■ TASK GOAL
In the entries below, count the lines that hold the string "خالد" and state only that count.

Extracted page text data:
Segment Open
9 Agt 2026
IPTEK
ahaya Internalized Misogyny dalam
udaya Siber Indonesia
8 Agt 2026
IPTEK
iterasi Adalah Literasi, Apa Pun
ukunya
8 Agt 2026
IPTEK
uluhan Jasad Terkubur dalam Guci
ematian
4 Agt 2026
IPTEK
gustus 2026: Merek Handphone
Segment Closed
Segment Open
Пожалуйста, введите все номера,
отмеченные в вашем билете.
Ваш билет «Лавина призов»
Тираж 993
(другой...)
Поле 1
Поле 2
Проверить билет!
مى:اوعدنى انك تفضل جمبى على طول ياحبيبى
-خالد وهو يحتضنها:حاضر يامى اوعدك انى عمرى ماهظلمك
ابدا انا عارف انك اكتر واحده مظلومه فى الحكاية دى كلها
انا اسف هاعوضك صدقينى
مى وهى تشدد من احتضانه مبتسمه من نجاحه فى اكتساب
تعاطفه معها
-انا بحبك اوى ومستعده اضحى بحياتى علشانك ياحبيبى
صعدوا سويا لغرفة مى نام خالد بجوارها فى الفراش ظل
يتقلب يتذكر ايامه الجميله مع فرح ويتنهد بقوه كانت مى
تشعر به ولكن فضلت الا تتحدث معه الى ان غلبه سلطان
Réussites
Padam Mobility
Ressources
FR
Segment Closed
■ RESPONSE
2